En cuanto a las medidas estructurales, no vamos a insistir en que seguimos urbanizando el valle, y eso tiene consecuencias, pero sí vamos a subrayar que la dejadez con respecto al río ha sido manifiesta por parte de todas las instituciones. Para empezar, por parte de las del Estado, que tienen competencias en todo el cauce, desde el mar hasta Garziategi, por ser dominio público marítimo terrestre (Costas), y desde Garziategi hasta el nacedero, por ser el Urumea un río intercomunitario entre la CAV y Navarra (Confederación Hidrográfica del Norte). Para seguir, por parte del Gobierno Vasco, a través de su agencia URA, que tampoco ha hecho nada, salvo una pequeña intervención en Ergobia y el acuerdo con Aguas del Añarbe. Para terminar, por la Diputación y los ayuntamientos. El ejemplo más palmario de esta dejadez es el Plan contra las Inundaciones, que duerme en algún cajón desde 2008. De las 18 actuaciones que contempla, sólo se ha realizado una (Ergobia) y otra a medias (sustitución del puente del Topo en Loiola). El resto (sustitución de puentes, ampliación de zonas de inundabilidad, eliminación de construcciones en zonas inundables…) no se han ejecutado. En principio, por su elevado coste, se hablaba de 60 millones de euros, aunque ahora esa cantidad no parezca tan grande habida cuenta de que las pérdidas provocadas por las inundaciones se han cifrado en 100 millones. Que la responsabilidad de esta dejadez es compartida entre todas las instituciones y todos los partidos que las han gobernado (cada una según su grado de competencias y cada uno según los cargos que ha ocupado) es tan evidente para el conjunto de la ciudadanía que, cuando alguno ha querido pasarse de listo y utilizar las inundaciones como munición electoral, ha salido trasquilado.

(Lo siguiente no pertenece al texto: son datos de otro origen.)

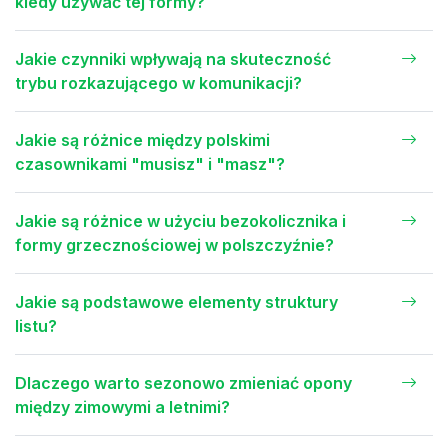
kiedy używać tej formy?
Jakie czynniki wpływają na skuteczność
trybu rozkazującego w komunikacji?
Jakie są różnice między polskimi
czasownikami "musisz" i "masz"?
Jakie są różnice w użyciu bezokolicznika i
formy grzecznościowej w polszczyźnie?
Jakie są podstawowe elementy struktury
listu?
Dlaczego warto sezonowo zmieniać opony
między zimowymi a letnimi?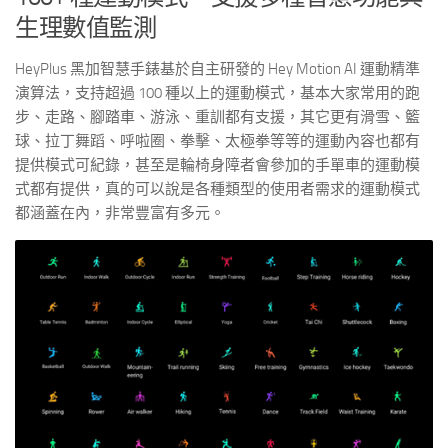
生理數值監測
HeyPlus 黑加智慧手錶基於自主研發的 Hey Motion AI 運動精準
演算法，支持超過 100 種以上的運動模式，基本大家常用的跑
步、走路、腳踏車、游泳、重訓都有支援，其它更有滑雪、籃
球、拉丁舞蹈、呼啦圈、拳擊、太極拳等等的運動內容也都有
提供模式可紀錄，甚至是輪椅身障者會參加的手單車的運動模
式都有提供，真的可以說是各種類型的使用者需求的運動模式
都涵蓋在內，非常豐富有多元。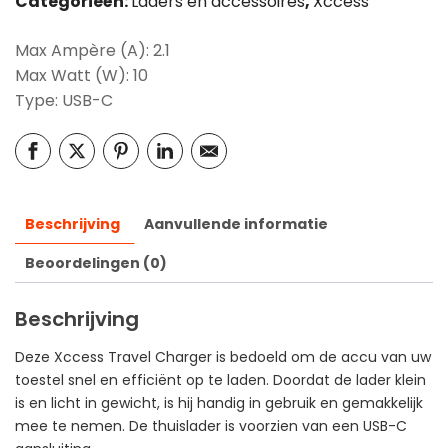
Categorieën:
Laders en accessoires
,
Xccess
Max Ampère (A): 2.1
Max Watt (W): 10
Type: USB-C
Beschrijving
Aanvullende informatie
Beoordelingen (0)
Beschrijving
Deze Xccess Travel Charger is bedoeld om de accu van uw
toestel snel en efficiënt op te laden. Doordat de lader klein
is en licht in gewicht, is hij handig in gebruik en gemakkelijk
mee te nemen. De thuislader is voorzien van een USB-C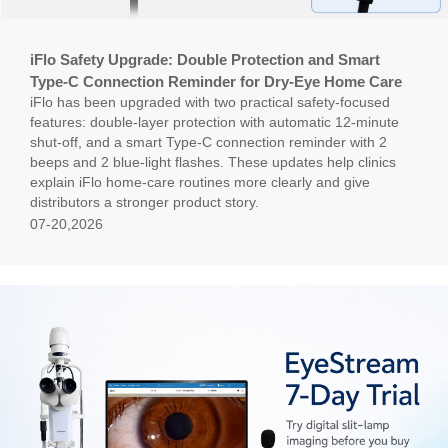
iFlo Safety Upgrade: Double Protection and Smart
Type-C Connection Reminder for Dry-Eye Home Care
iFlo has been upgraded with two practical safety-focused
features: double-layer protection with automatic 12-minute
shut-off, and a smart Type-C connection reminder with 2
beeps and 2 blue-light flashes. These updates help clinics
explain iFlo home-care routines more clearly and give
distributors a stronger product story.
07-20,2026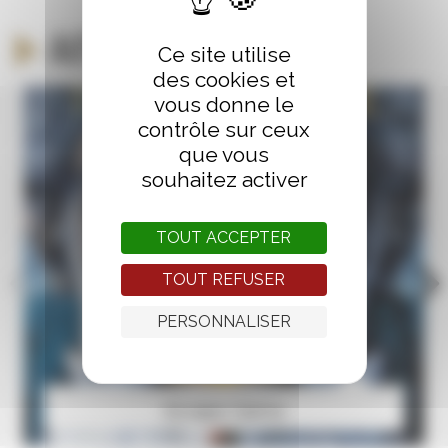
Autour du même thème
Ce site utilise
des cookies et
vous donne le
contrôle sur ceux
que vous
souhaitez activer
TOUT ACCEPTER
TOUT REFUSER
PERSONNALISER
Escape Game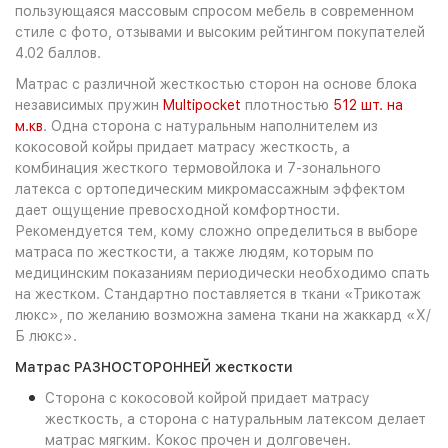
пользующаяся массовым спросом мебель в современном
стиле с фото, отзывами и высоким рейтингом покупателей
4.02 баллов.
Матрас с различной жесткостью сторон на основе блока
независимых пружин
Multipocket
плотностью
512 шт. на
м.кв
. Одна сторона с натуральным наполнителем из
кокосовой койры придает матрасу жесткость, а
комбинация жесткого термовойлока и 7-зонального
латекса с ортопедическим микромассажным эффектом
дает ощущение превосходной комфортности.
Рекомендуется тем, кому сложно определиться в выборе
матраса по жесткости, а также людям, которым по
медицинским показаниям периодически необходимо спать
на жестком. Стандартно поставляется в ткани «Трикотаж
люкс», по желанию возможна замена ткани на жаккард «Х/
Б люкс».
Матрас РАЗНОСТОРОННЕЙ жесткости
Сторона с кокосовой койрой придает матрасу
жесткость, а сторона с натуральным латексом делает
матрас мягким. Кокос прочен и долговечен.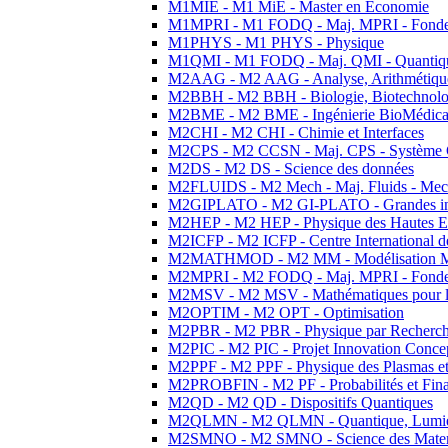
M1MIE - M1 MiE - Master en Economie
M1MPRI - M1 FODQ - Maj. MPRI - Fondeme
M1PHYS - M1 PHYS - Physique
M1QMI - M1 FODQ - Maj. QMI - Quantique
M2AAG - M2 AAG - Analyse, Arithmétique
M2BBH - M2 BBH - Biologie, Biotechnolog
M2BME - M2 BME - Ingénierie BioMédica
M2CHI - M2 CHI - Chimie et Interfaces
M2CPS - M2 CCSN - Maj. CPS - Système 
M2DS - M2 DS - Science des données
M2FLUIDS - M2 Mech - Maj. Fluids - Meca
M2GIPLATO - M2 GI-PLATO - Grandes instal
M2HEP - M2 HEP - Physique des Hautes E
M2ICFP - M2 ICFP - Centre International 
M2MATHMOD - M2 MM - Modélisation M
M2MPRI - M2 FODQ - Maj. MPRI - Fondeme
M2MSV - M2 MSV - Mathématiques pour le
M2OPTIM - M2 OPT - Optimisation
M2PBR - M2 PBR - Physique par Recherc
M2PIC - M2 PIC - Projet Innovation Conce
M2PPF - M2 PPF - Physique des Plasmas et
M2PROBFIN - M2 PF - Probabilités et Fin
M2QD - M2 QD - Dispositifs Quantiques
M2QLMN - M2 QLMN - Quantique, Lumiere
M2SMNO - M2 SMNO - Science des Materi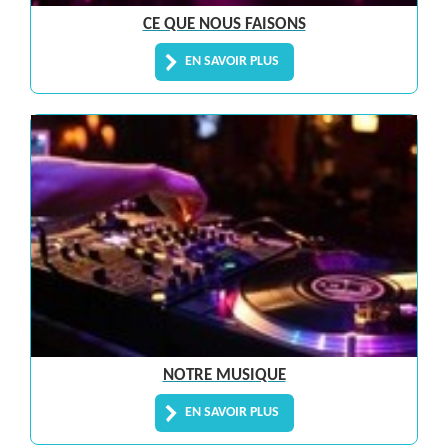
CE QUE NOUS FAISONS
EN SAVOIR PLUS
NOTRE MUSIQUE
EN SAVOIR PLUS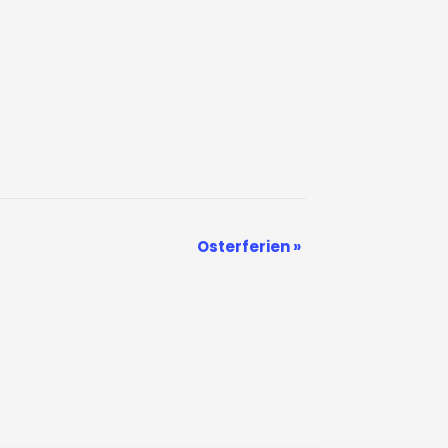
Osterferien
»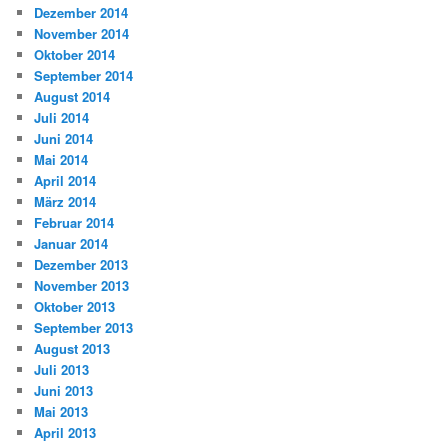
Dezember 2014
November 2014
Oktober 2014
September 2014
August 2014
Juli 2014
Juni 2014
Mai 2014
April 2014
März 2014
Februar 2014
Januar 2014
Dezember 2013
November 2013
Oktober 2013
September 2013
August 2013
Juli 2013
Juni 2013
Mai 2013
April 2013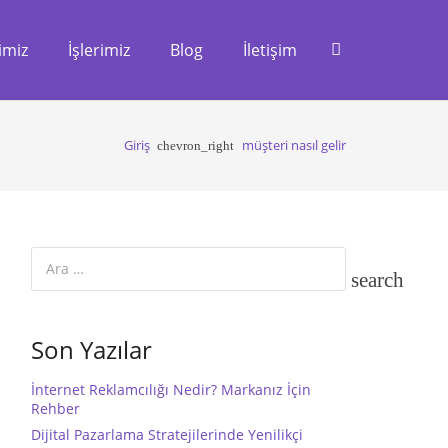
imiz
İşlerimiz
Blog
İletişim
Giriş
müşteri nasıl gelir
chevron_right
Arama:
Son Yazılar
İnternet Reklamcılığı Nedir? Markanız İçin
Rehber
Dijital Pazarlama Stratejilerinde Yenilikçi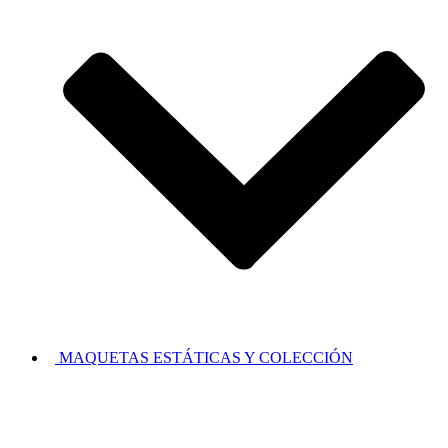
MAQUETAS ESTÁTICAS Y COLECCIÓN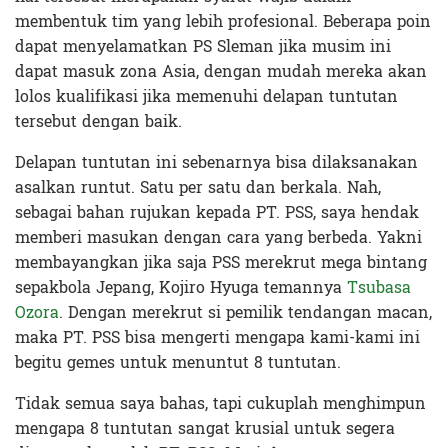
membentuk tim yang lebih profesional. Beberapa poin
dapat menyelamatkan PS Sleman jika musim ini
dapat masuk zona Asia, dengan mudah mereka akan
lolos kualifikasi jika memenuhi delapan tuntutan
tersebut dengan baik.
Delapan tuntutan ini sebenarnya bisa dilaksanakan
asalkan runtut. Satu per satu dan berkala. Nah,
sebagai bahan rujukan kepada PT. PSS, saya hendak
memberi masukan dengan cara yang berbeda. Yakni
membayangkan jika saja PSS merekrut mega bintang
sepakbola Jepang, Kojiro Hyuga temannya
Tsubasa
Ozora
. Dengan merekrut si pemilik tendangan macan,
maka PT. PSS bisa mengerti mengapa kami-kami ini
begitu gemes untuk menuntut 8 tuntutan.
Tidak semua saya bahas, tapi cukuplah menghimpun
mengapa 8 tuntutan sangat krusial untuk segera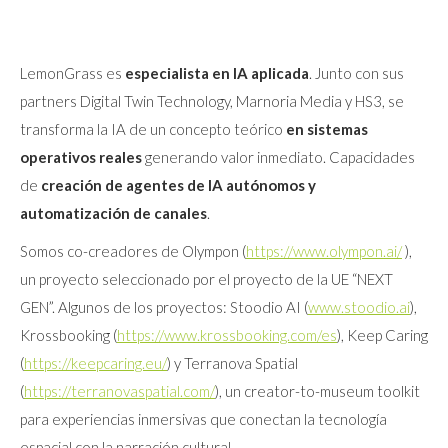
LemonGrass es
especialista en IA aplicada
. Junto con sus
partners Digital Twin Technology, Marnoria Media y HS3, se
transforma la IA de un concepto teórico
en sistemas
operativos reales
generando valor inmediato. Capacidades
de
creación de agentes de IA
autónomos y
automatización de canales
.
Somos co-creadores de Olympon (
https://www.olympon.ai/
),
un proyecto seleccionado por el proyecto de la UE “NEXT
GEN”. Algunos de los proyectos: Stoodio AI (
www.stoodio.ai
),
Krossbooking (
https://www.krossbooking.com/es
), Keep Caring
(
https://keepcaring.eu/
) y Terranova Spatial
(
https://terranovaspatial.com/
), un creator-to-museum toolkit
para experiencias inmersivas que conectan la tecnología
espacial con la narración cultural.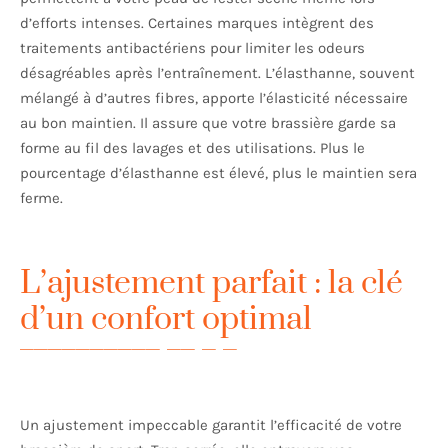
d’efforts intenses. Certaines marques intègrent des
traitements antibactériens pour limiter les odeurs
désagréables après l’entraînement. L’élasthanne, souvent
mélangé à d’autres fibres, apporte l’élasticité nécessaire
au bon maintien. Il assure que votre brassière garde sa
forme au fil des lavages et des utilisations. Plus le
pourcentage d’élasthanne est élevé, plus le maintien sera
ferme.
L’ajustement parfait : la clé
d’un confort optimal
Un ajustement impeccable garantit l’efficacité de votre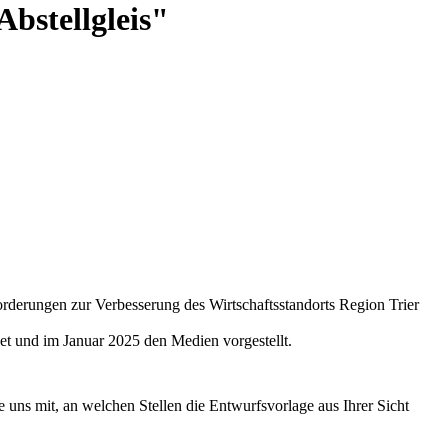
bstellgleis"
orderungen zur Verbesserung des Wirtschaftsstandorts Region Trier
t und im Januar 2025 den Medien vorgestellt.
 uns mit, an welchen Stellen die Entwurfsvorlage aus Ihrer Sicht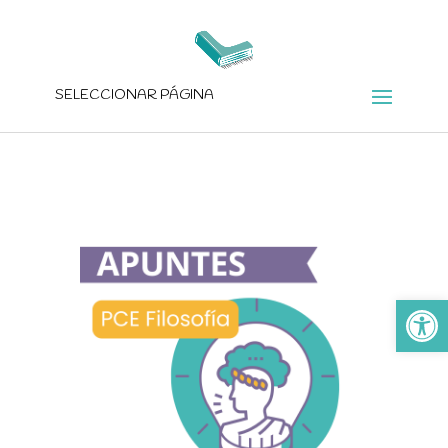
SELECCIONAR PÁGINA
Ab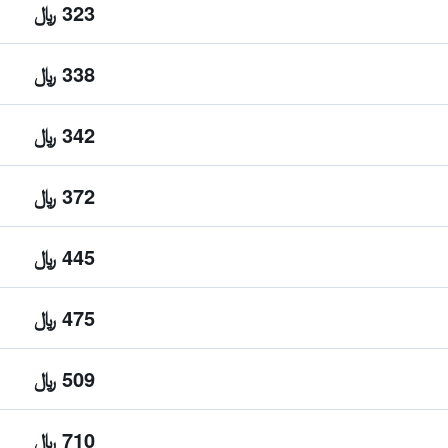
323 ﷼
338 ﷼
342 ﷼
372 ﷼
445 ﷼
475 ﷼
509 ﷼
710 ﷼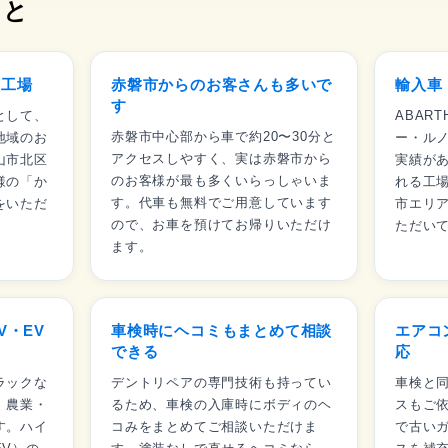
こと
証工場
赤磐市からのお客さんも多いで
輸入車
す
として、
ABAR
赤磐市中心部から車で約20〜30分と
地域のお
ー・ル
アクセスしやすく、実は赤磐市から
山市北区
実績が
のお客様が最も多くいらっしゃいま
様の「か
れる工
す。代車も無料でご用意しています
をいただ
市エリ
ので、お車を預けてお帰りいただけ
ただい
ます。
V・EV
車検時にヘコミもまとめて相談
エアコ
できる
応
ラックな
デントリペアの専門技術も持ってい
車検と
。農業・
るため、車検の入庫時にボディのヘ
スもご
す。ハイ
コみをまとめてご相談いただけま
で古い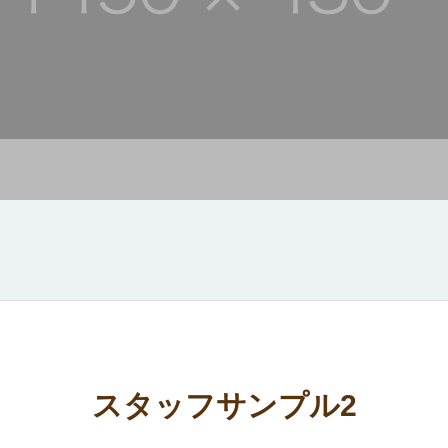
スタッフサンプル2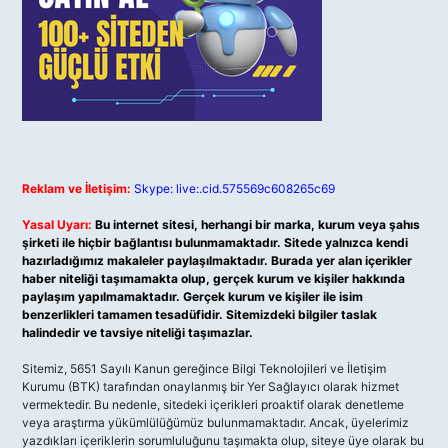
Reklam ve İletişim:
Skype: live:.cid.575569c608265c69
Yasal Uyarı:
Bu internet sitesi, herhangi bir marka, kurum veya şahıs
şirketi ile hiçbir bağlantısı bulunmamaktadır. Sitede yalnızca kendi
hazırladığımız makaleler paylaşılmaktadır. Burada yer alan içerikler
haber niteliği taşımamakta olup, gerçek kurum ve kişiler hakkında
paylaşım yapılmamaktadır. Gerçek kurum ve kişiler ile isim
benzerlikleri tamamen tesadüfidir. Sitemizdeki bilgiler taslak
halindedir ve tavsiye niteliği taşımazlar.
Sitemiz, 5651 Sayılı Kanun gereğince Bilgi Teknolojileri ve İletişim
Kurumu (BTK) tarafından onaylanmış bir Yer Sağlayıcı olarak hizmet
vermektedir. Bu nedenle, sitedeki içerikleri proaktif olarak denetleme
veya araştırma yükümlülüğümüz bulunmamaktadır. Ancak, üyelerimiz
yazdıkları içeriklerin sorumluluğunu taşımakta olup, siteye üye olarak bu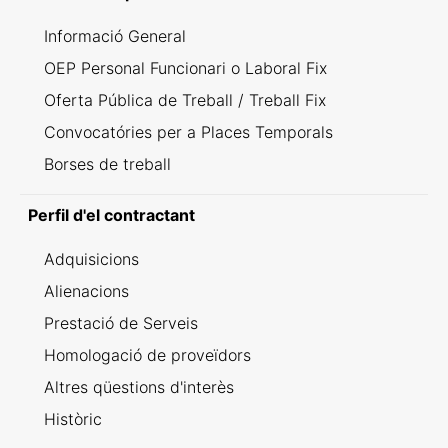
Informació General
OEP Personal Funcionari o Laboral Fix
Oferta Pública de Treball / Treball Fix
Convocatóries per a Places Temporals
Borses de treball
Perfil d'el contractant
Adquisicions
Alienacions
Prestació de Serveis
Homologació de proveïdors
Altres qüestions d'interès
Històric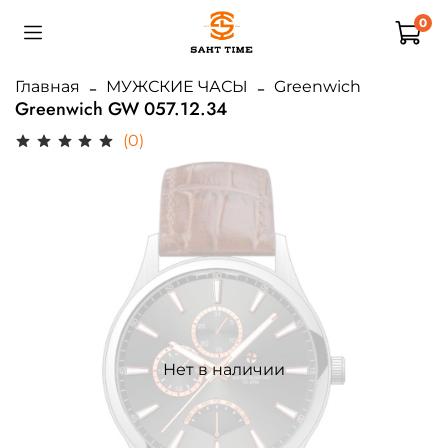
0
Главная
МУЖСКИЕ ЧАСЫ
Greenwich
Greenwich GW 057.12.34
(0)
Нет в наличии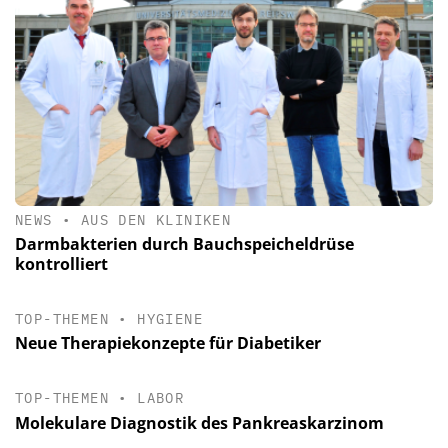
NEWS
•
AUS DEN KLINIKEN
Darmbakterien durch Bauchspeicheldrüse
kontrolliert
TOP-THEMEN
•
HYGIENE
Neue Therapiekonzepte für Diabetiker
TOP-THEMEN
•
LABOR
Molekulare Diagnostik des Pankreaskarzinom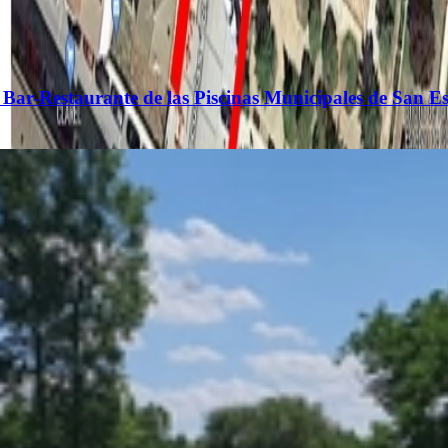
o de Bar-Restaurante de las Piscinas Municipales de Sa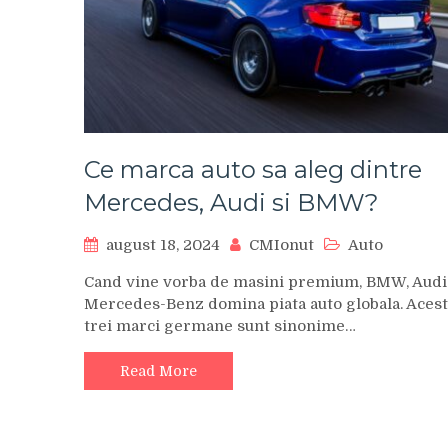
Ce marca auto sa aleg dintre
Mercedes, Audi si BMW?
august 18, 2024
CMIonut
Auto
Cand vine vorba de masini premium, BMW, Audi 
Mercedes-Benz domina piata auto globala. Aces
trei marci germane sunt sinonime…
Read More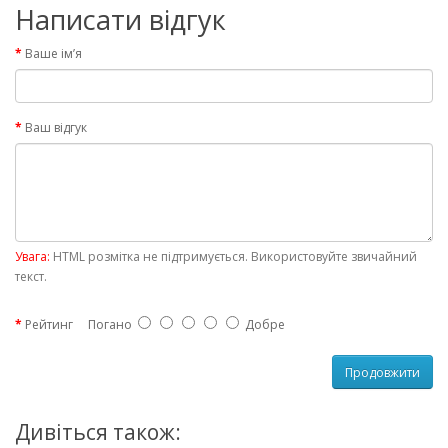
Написати відгук
Ваше ім’я
Ваш відгук
Увага:
HTML розмітка не підтримується. Використовуйте звичайний
текст.
Рейтинг
Погано
Добре
Продовжити
Дивіться також: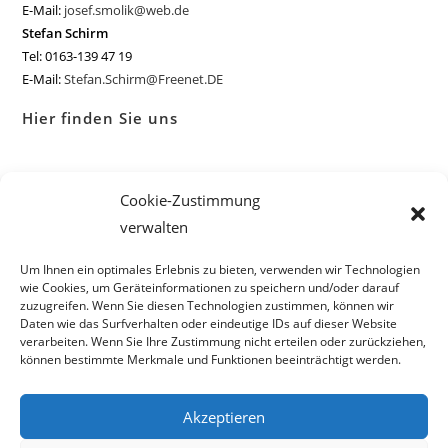
E-Mail:
josef.smolik@web.de
Stefan Schirm
Tel: 0163-139 47 19
E-Mail:
Stefan.Schirm@Freenet.DE
Hier finden Sie uns
Vormarkt 22, 83308 Trostberg
Cookie-Zustimmung
Haupteingang zum Pfarrzentrum St. Andreas vom Parkplatz
Marktmülleranger
verwalten
Um Ihnen ein optimales Erlebnis zu bieten, verwenden wir Technologien
wie Cookies, um Geräteinformationen zu speichern und/oder darauf
zuzugreifen. Wenn Sie diesen Technologien zustimmen, können wir
Daten wie das Surfverhalten oder eindeutige IDs auf dieser Website
verarbeiten. Wenn Sie Ihre Zustimmung nicht erteilen oder zurückziehen,
können bestimmte Merkmale und Funktionen beeinträchtigt werden.
Akzeptieren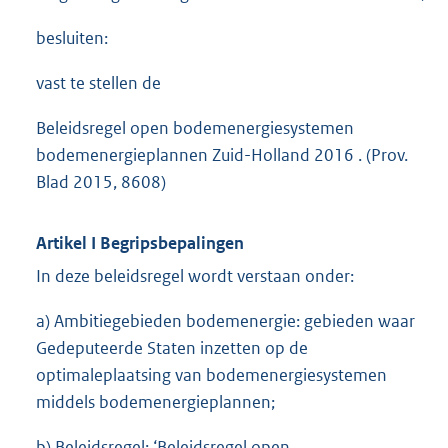
besluiten:
vast te stellen de
Beleidsregel open bodemenergiesystemen
bodemenergieplannen Zuid-Holland 2016 . (Prov.
Blad 2015, 8608)
Artikel I Begripsbepalingen
In deze beleidsregel wordt verstaan onder:
a) Ambitiegebieden bodemenergie: gebieden waar
Gedeputeerde Staten inzetten op de
optimaleplaatsing van bodemenergiesystemen
middels bodemenergieplannen;
b) Beleidsregel: ‘Beleidsregel open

Censurable también, la dejadez y apatía del ejercito español, que a 50 metros de la tragedia que estaba ocurriendo en Txomin, se ha limitado a ejercer la actitud de espectador, no moviendo un dedo ni un recurso.
Y, tras años de dejadez, parece haberse abierto ahora una carrera por ver quién promete una canalización todavía mayor del río, con muros hasta el cielo si es preciso. Frente a este sinsentido, algo positivo: tenemos la sensación de que los técnicos, institucionales o no, que hace apenas unas décadas solían ser los máximos adalides de este tipo de políticas, son en estos momentos los que más abogan por medidas como la limpieza del río, la eliminación de obstáculos y, sobre todo, el ensanchamiento del cauce a través de la recuperación de sus anteriores zonas inundables. Desde luego, las cosas más sensatas e incluso didácticas que hemos oído y leído estos días en los medios de comunicación sobre las medidas que se deberían tomar contra las inundaciones han salido de boca de técnicos. Ojalá contribuyan a refrenar a algunos políticos en esa especie de huida hacia adelante en la que parecen haberse embarcado.
Terminamos este escrito como lo empezamos: nuestra intención no es meter el dedo en el ojo de nadie, sino suscitar un debate que, por incómodo que resulte, consideramos imprescindible.